Task details >> Give back only one number: how many lines in the data below contain the word "recursos".

Data shown >>
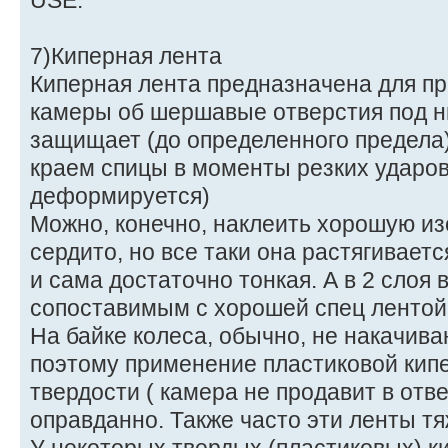
USE.
7)Киперная лента
Киперная лента предназначена для п
камеры об шершавые отверстия под ни
защищает (до определенного предела
краем спицы в моменты резких ударов 
деформируется)
Можно, конечно, наклеить хорошую из
сердито, но все таки она растягивает
и сама достаточно тонкая. А в 2 слоя
сопоставимым с хорошей спец лентой
На байке колеса, обычно, не накачив
поэтому применение пластиковой кипе
твердости ( камера не продавит в отв
оправданно. Также часто эти ленты т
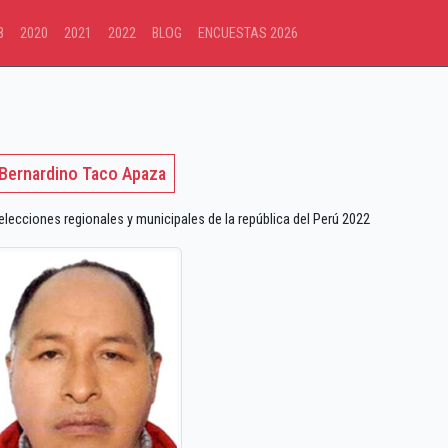
8
2020
2021
2022
BLOG
ENCUESTAS 2026
Bernardino Taco Apaza
ecciones regionales y municipales de la república del Perú 2022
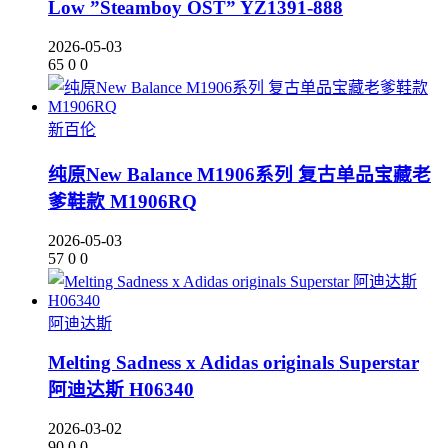
Low ”Steamboy OST” YZ1391-888
2026-05-03
65
0
0
新百伦
纯原New Balance M1906系列 复古单品宝藏老
爹鞋款 M1906RQ
2026-05-03
57
0
0
阿迪达斯
Melting Sadness x Adidas originals Superstar
阿迪达斯 H06340
2026-03-02
90
0
0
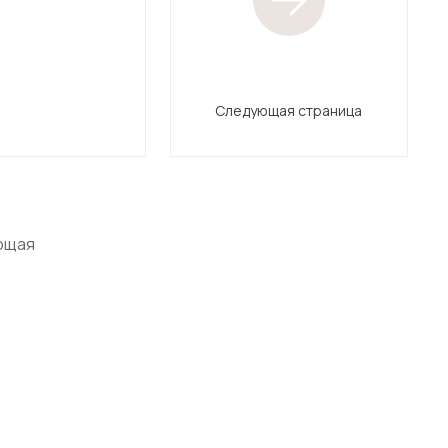
Следующая страница
ющая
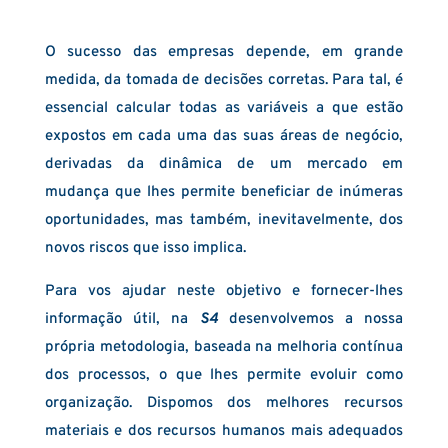
O sucesso das empresas depende, em grande
medida, da tomada de decisões corretas. Para tal, é
essencial calcular todas as variáveis a que estão
expostos em cada uma das suas áreas de negócio,
derivadas da dinâmica de um mercado em
mudança que lhes permite beneficiar de inúmeras
oportunidades, mas também, inevitavelmente, dos
novos riscos que isso implica.
Para vos ajudar neste objetivo e fornecer-lhes
informação útil, na
S4
desenvolvemos a nossa
própria metodologia, baseada na melhoria contínua
dos processos, o que lhes permite evoluir como
organização. Dispomos dos melhores recursos
materiais e dos recursos humanos mais adequados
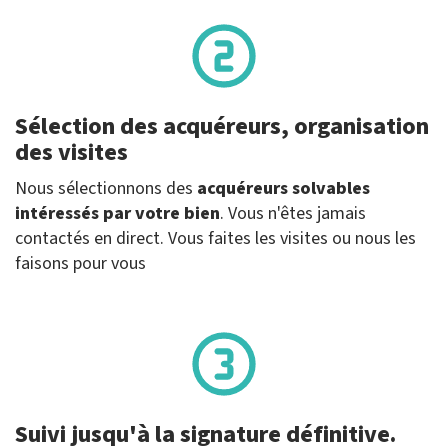
Sélection des acquéreurs, organisation
des visites
Nous sélectionnons des
acquéreurs solvables
intéressés par votre bien
. Vous n'êtes jamais
contactés en direct. Vous faites les visites ou nous les
faisons pour vous
Suivi jusqu'à la signature définitive.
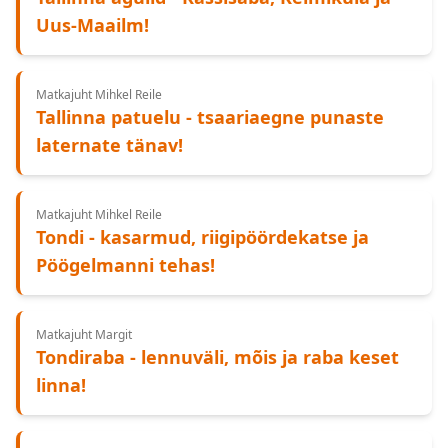
Uus-Maailm!
Matkajuht Mihkel Reile
Tallinna patuelu - tsaariaegne punaste
laternate tänav!
Matkajuht Mihkel Reile
Tondi - kasarmud, riigipöördekatse ja
Pöögelmanni tehas!
Matkajuht Margit
Tondiraba - lennuväli, mõis ja raba keset
linna!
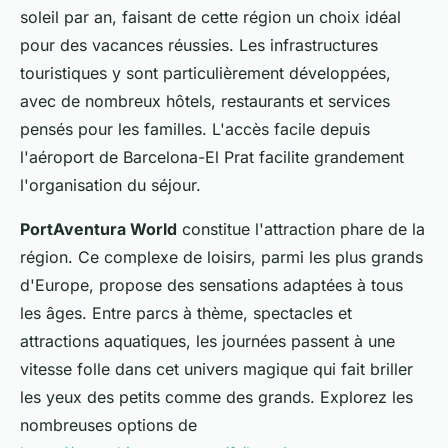
soleil par an, faisant de cette région un choix idéal
pour des vacances réussies. Les infrastructures
touristiques y sont particulièrement développées,
avec de nombreux hôtels, restaurants et services
pensés pour les familles. L'accès facile depuis
l'aéroport de Barcelona-El Prat facilite grandement
l'organisation du séjour.
PortAventura World
constitue l'attraction phare de la
région. Ce complexe de loisirs, parmi les plus grands
d'Europe, propose des sensations adaptées à tous
les âges. Entre parcs à thème, spectacles et
attractions aquatiques, les journées passent à une
vitesse folle dans cet univers magique qui fait briller
les yeux des petits comme des grands. Explorez les
nombreuses options de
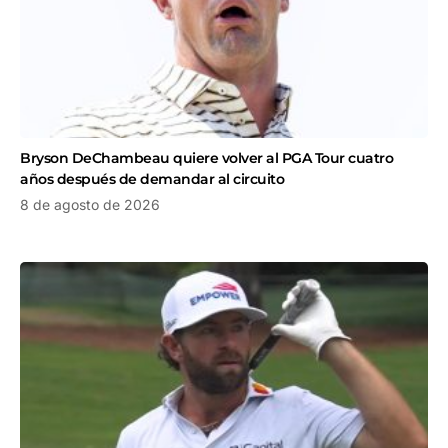
Bryson DeChambeau quiere volver al PGA Tour cuatro
años después de demandar al circuito
8 de agosto de 2026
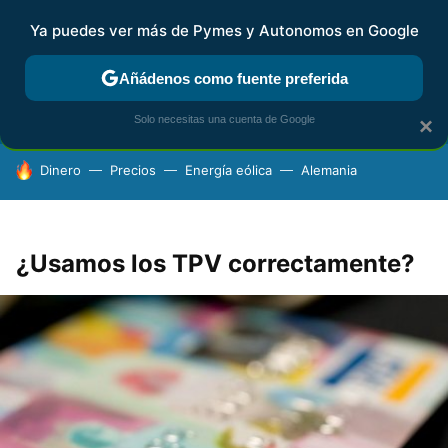
Ya puedes ver más de Pymes y Autonomos en Google
FISCALIDAD Y CONTABILIDAD
KIT DIGITAL
RENTA
AG
Añádenos como fuente preferida
Solo necesitas una cuenta de Google
×
HOY SE HABLA DE
Dinero
Precios
Energía eólica
Alemania
¿Usamos los TPV correctamente?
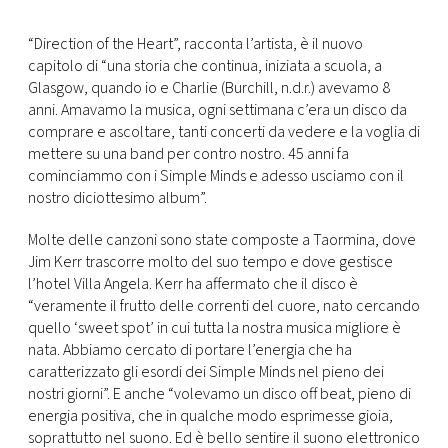
CONSIGLIA
“Direction of the Heart”, racconta l’artista, è il nuovo
capitolo di “una storia che continua, iniziata a scuola, a
Glasgow, quando io e Charlie (Burchill, n.d.r.) avevamo 8
anni. Amavamo la musica, ogni settimana c’era un disco da
comprare e ascoltare, tanti concerti da vedere e la voglia di
mettere su una band per contro nostro. 45 anni fa
cominciammo con i Simple Minds e adesso usciamo con il
nostro diciottesimo album”.
Molte delle canzoni sono state composte a Taormina, dove
Jim Kerr trascorre molto del suo tempo e dove gestisce
l’hotel Villa Angela. Kerr ha affermato che il disco è
“veramente il frutto delle correnti del cuore, nato cercando
quello ‘sweet spot’ in cui tutta la nostra musica migliore è
nata. Abbiamo cercato di portare l’energia che ha
caratterizzato gli esordi dei Simple Minds nel pieno dei
nostri giorni”. E anche “volevamo un disco off beat, pieno di
energia positiva, che in qualche modo esprimesse gioia,
soprattutto nel suono. Ed è bello sentire il suono elettronico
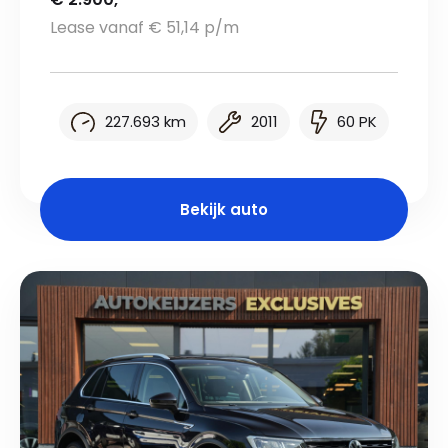
Lease vanaf € 51,14 p/m
227.693 km
2011
60 PK
Bekijk auto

Answer space >> 2